For meaningful comparisons:

- Use the release profile via `cargo bench` (the dev profile is
  ~5-10× slower).
- Close heavy background apps; pin the CPU power mode if possible.
- Run multiple times and compare medians, not single-best values.
- Keep dataset size and value size identical when comparing engines.
- The `lmdb_style` bench seeds a deterministic RNG, so the same
  dataset is generated across runs and across engines within a run.

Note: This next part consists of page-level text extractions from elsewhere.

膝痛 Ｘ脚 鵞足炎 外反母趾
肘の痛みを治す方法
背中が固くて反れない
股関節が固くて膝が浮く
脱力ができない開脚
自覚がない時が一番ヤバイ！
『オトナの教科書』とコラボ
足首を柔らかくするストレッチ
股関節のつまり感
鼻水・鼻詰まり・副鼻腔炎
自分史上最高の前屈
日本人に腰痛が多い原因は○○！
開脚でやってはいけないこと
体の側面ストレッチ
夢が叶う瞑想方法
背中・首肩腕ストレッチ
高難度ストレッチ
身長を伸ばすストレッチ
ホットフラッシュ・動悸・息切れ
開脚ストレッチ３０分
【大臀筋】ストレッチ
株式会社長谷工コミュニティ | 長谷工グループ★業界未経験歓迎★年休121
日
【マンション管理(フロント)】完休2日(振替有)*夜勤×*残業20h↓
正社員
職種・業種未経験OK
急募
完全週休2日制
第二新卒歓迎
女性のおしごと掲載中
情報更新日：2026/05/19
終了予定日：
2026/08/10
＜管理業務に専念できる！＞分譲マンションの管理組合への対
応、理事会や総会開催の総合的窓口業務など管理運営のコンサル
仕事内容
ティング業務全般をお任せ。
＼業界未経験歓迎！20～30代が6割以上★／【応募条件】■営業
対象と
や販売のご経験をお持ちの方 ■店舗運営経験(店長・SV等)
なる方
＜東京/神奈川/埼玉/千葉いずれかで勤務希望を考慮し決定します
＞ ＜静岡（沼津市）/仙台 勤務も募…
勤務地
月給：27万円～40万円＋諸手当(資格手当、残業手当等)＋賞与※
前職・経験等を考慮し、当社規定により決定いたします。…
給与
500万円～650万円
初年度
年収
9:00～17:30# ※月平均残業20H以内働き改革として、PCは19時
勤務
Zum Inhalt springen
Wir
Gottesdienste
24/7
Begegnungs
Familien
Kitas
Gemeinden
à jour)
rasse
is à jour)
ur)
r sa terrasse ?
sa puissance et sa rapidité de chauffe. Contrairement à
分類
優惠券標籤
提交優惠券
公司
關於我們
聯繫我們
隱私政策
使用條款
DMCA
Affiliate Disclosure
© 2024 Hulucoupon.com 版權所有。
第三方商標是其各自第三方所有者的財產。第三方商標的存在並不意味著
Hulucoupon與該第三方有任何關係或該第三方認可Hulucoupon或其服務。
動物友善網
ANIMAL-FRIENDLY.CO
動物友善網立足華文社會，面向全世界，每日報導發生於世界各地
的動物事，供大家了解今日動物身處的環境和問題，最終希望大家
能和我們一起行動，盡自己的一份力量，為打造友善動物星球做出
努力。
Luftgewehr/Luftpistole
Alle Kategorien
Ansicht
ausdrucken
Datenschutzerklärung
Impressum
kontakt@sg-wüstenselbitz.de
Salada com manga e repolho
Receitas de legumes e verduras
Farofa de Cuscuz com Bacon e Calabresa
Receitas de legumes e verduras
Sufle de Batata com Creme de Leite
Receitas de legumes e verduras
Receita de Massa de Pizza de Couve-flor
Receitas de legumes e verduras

## Suggested reporting format

When logging benchmark output into README or release notes, record:

- CPU and memory
- OS + Rust version
- Command used
- Record count (`EMDB_BENCH_RECORDS`)
- Wall-time per phase, or throughput per phase, for each engine
- Any notable caveats (network overhead, hardware differences,
  background load)

## Reference baseline (5 M records, Windows 11 NVMe)

Captured with:

```powershell
$env:EMDB_BENCH_RECORDS = "5000000"
cargo bench --bench lmdb_style --features ttl,bench-compare
```

Lower is better; numbers are wall-time milliseconds (or bytes for the
size rows).

| phase                       |        emdb |    redb  |    sled  |
|-----------------------------|------------:|---------:|---------:|
| bulk load                   |    **4498** |    74496 |    60807 |
| batch writes                |    **2814** |    11043 |     1972 |
| nosync writes               |     **220** |     1717 |     1136 |
| random reads (1 M)          |     **596** |     5289 |    11197 |
| random reads (4 threads)    |    **1083** |    17543 |    34605 |
| random reads (8 threads)    |     **653** |    17160 |    33284 |
| removals                    |   **11948** |    54905 |    46155 |
| compaction                  |   **11490** |    16506 |      N/A |
| uncompacted size            |    1.08 GiB | 4.00 GiB | 2.13 GiB |
| compacted size              | **498 MiB** | 1.64 GiB |      N/A |
| individual writes (fsync/op)|       27455 |  **734** |  **316** |
| random range reads          |         N/A |     3958 |     9688 |

Notes:

- emdb wins every aggregate-throughput phase, often by an order of
  magnitude. Aggregate read throughput at 8 threads is **~7.66 M
  reads/sec**.
- The `individual writes` phase syncs after every record. emdb pays
  one Windows `FlushFileBuffers` per write, which dominates the
  result. Workloads needing per-record durability should batch via
  `db.transaction(...)` or `db.insert_many(...)` (the `batch writes`
  and `bulk load` phases).
- `random range reads` is N/A because emdb's primary index is
  hash-keyed. Set `EmdbBuilder::enable_range_scans(true)` to enable
  the opt-in BTreeMap secondary index.

These numbers are workload- and hardware-specific. Reproduce on your
target deployment for decision making.